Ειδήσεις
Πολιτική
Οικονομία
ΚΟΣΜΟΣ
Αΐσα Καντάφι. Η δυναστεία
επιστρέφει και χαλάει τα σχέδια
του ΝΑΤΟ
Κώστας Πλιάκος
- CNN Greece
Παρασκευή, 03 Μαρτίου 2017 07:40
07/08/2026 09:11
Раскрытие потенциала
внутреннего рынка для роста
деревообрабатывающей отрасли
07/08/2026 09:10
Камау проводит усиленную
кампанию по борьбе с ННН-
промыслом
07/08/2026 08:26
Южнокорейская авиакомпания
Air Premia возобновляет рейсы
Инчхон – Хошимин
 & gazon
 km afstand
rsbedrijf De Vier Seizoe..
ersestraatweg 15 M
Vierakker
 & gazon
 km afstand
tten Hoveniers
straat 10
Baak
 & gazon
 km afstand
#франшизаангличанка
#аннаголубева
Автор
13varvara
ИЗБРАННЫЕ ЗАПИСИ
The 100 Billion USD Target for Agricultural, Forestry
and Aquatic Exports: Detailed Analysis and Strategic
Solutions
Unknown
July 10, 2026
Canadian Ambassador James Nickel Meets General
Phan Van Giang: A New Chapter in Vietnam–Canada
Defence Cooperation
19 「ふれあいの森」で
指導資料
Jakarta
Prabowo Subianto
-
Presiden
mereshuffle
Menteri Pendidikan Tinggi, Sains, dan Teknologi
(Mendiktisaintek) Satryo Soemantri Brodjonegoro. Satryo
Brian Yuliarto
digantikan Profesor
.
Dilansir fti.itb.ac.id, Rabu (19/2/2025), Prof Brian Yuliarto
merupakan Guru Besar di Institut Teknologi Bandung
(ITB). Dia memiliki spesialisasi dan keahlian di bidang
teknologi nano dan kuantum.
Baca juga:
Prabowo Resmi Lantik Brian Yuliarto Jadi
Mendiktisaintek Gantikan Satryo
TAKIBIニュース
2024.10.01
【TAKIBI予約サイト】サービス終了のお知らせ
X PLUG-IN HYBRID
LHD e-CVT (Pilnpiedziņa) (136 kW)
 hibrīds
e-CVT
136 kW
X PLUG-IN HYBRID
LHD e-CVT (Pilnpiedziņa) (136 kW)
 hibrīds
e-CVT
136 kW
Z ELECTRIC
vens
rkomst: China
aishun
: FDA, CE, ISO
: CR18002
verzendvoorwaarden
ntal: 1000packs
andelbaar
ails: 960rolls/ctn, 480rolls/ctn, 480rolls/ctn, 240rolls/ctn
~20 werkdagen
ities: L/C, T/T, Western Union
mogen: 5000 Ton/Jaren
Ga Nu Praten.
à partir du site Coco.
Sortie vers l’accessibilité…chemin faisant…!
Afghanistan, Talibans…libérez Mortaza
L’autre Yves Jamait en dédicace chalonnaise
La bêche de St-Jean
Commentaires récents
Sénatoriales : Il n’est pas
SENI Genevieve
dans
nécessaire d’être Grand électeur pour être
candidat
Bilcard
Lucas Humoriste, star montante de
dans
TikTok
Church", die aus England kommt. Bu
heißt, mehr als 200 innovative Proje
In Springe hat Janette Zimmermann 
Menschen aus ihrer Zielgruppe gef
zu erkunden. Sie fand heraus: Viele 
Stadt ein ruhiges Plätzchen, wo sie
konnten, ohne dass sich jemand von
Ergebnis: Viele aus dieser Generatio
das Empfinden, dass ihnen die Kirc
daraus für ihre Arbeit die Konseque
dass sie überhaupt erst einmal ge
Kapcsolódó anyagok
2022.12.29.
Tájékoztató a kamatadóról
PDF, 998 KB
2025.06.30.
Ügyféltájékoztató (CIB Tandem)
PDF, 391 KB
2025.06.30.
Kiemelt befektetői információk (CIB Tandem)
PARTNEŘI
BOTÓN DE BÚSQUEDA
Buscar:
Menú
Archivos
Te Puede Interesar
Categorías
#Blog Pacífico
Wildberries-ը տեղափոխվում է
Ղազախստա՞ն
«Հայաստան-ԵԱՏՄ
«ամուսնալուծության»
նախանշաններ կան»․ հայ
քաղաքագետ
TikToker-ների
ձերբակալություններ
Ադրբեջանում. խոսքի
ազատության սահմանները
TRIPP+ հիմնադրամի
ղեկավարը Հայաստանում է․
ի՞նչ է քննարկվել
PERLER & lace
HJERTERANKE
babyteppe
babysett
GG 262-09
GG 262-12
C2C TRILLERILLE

_ _ _ _

-- WORK ITEM --
Exactly as they stand, repeat all the records.

-- ANSWER TO THE EXERCISE --
Ειδήσεις
Πολιτική
Οικονομία
ΚΟΣΜΟΣ
Αΐσα Καντάφι. Η δυναστεία
επιστρέφει και χαλάει τα σχέδια
του ΝΑΤΟ
Κώστας Πλιάκος
- CNN Greece
Παρασκευή, 03 Μαρτίου 2017 07:40
07/08/2026 09:11
Раскрытие потенциала
внутреннего рынка для роста
деревообрабатывающей отрасли
07/08/2026 09:10
Камау проводит усиленную
кампанию по борьбе с ННН-
промыслом
07/08/2026 08:26
Южнокорейская авиакомпания
Air Premia возобновляет рейсы
Инчхон – Хошимин
 & gazon
 km afstand
rsbedrijf De Vier Seizoe..
ersestraatweg 15 M
Vierakker
 & gazon
 km afstand
tten Hoveniers
straat 10
Baak
 & gazon
 km afstand
#франшизаангличанка
#аннаголубева
Автор
13varvara
ИЗБРАННЫЕ ЗАПИСИ
The 100 Billion USD Target for Agricultural, Forestry
and Aquatic Exports: Detailed Analysis and Strategic
Solutions
Unknown
July 10, 2026
Canadian Ambassador James Nickel Meets General
Phan Van Giang: A New Chapter in Vietnam–Canada
Defence Cooperation
19 「ふれあいの森」で
指導資料
Jakarta
Prabowo Subianto
-
Presiden
mereshuffle
Menteri Pendidikan Tinggi, Sains, dan Teknologi
(Mendiktisaintek) Satryo Soemantri Brodjonegoro. Satryo
Brian Yuliarto
digantikan Profesor
.
Dilansir fti.itb.ac.id, Rabu (19/2/2025), Prof Brian Yuliarto
merupakan Guru Besar di Institut Teknologi Bandung
(ITB). Dia memiliki spesialisasi dan keahlian di bidang
teknologi nano dan kuantum.
Baca juga:
Prabowo Resmi Lantik Brian Yuliarto Jadi
Mendiktisaintek Gantikan Satryo
TAKIBIニュース
2024.10.01
【TAKIBI予約サイト】サービス終了のお知らせ
X PLUG-IN HYBRID
LHD e-CVT (Pilnpiedziņa) (136 kW)
 hibrīds
e-CVT
136 kW
X PLUG-IN HYBRID
LHD e-CVT (Pilnpiedziņa) (136 kW)
 hibrīds
e-CVT
136 kW
Z ELECTRIC
vens
rkomst: China
aishun
: FDA, CE, ISO
: CR18002
verzendvoorwaarden
ntal: 1000packs
andelbaar
ails: 960rolls/ctn, 480rolls/ctn, 480rolls/ctn, 240rolls/ctn
~20 werkdagen
ities: L/C, T/T, Western Union
mogen: 5000 Ton/Jaren
Ga Nu Praten.
à partir du site Coco.
Sortie vers l’accessibilité…chemin faisant…!
Afghanistan, Talibans…libérez Mortaza
L’autre Yves Jamait en dédicace chalonnaise
La bêche de St-Jean
Commentaires récents
Sénatoriales : Il n’est pas
SENI Genevieve
dans
nécessaire d’être Grand électeur pour être
candidat
Bilcard
Lucas Humoriste, star montante de
dans
TikTok
Church", die aus England kommt. Bu
heißt, mehr als 200 innovative Proje
In Springe hat Janette Zimmermann 
Menschen aus ihrer Zielgruppe gef
zu erkunden. Sie fand heraus: Viele 
Stadt ein ruhiges Plätzchen, wo sie
konnten, ohne dass sich jemand von
Ergebnis: Viele aus dieser Generatio
das Empfinden, dass ihnen die Kirc
daraus für ihre Arbeit die Konseque
dass sie überhaupt erst einmal ge
Kapcsolódó anyagok
2022.12.29.
Tájékoztató a kamatadóról
PDF, 998 KB
2025.06.30.
Ügyféltájékoztató (CIB Tandem)
PDF, 391 KB
2025.06.30.
Kiemelt befektetői információk (CIB Tandem)
PARTNEŘI
BOTÓN DE BÚSQUEDA
Buscar:
Menú
Archivos
Te Puede Interesar
Categorías
#Blog Pacífico
Wildberries-ը տեղափոխվում է
Ղազախստա՞ն
«Հայաստան-ԵԱՏՄ
«ամուսնալուծության»
նախանշաններ կան»․ հայ
քաղաքագետ
TikToker-ների
ձերբակալություններ
Ադրբեջանում. խոսքի
ազատության սահմանները
TRIPP+ հիմնադրամի
ղեկավարը Հայաստանում է․
ի՞նչ է քննարկվել
PERLER & lace
HJERTERANKE
babyteppe
babysett
GG 262-09
GG 262-12
C2C TRILLERILLE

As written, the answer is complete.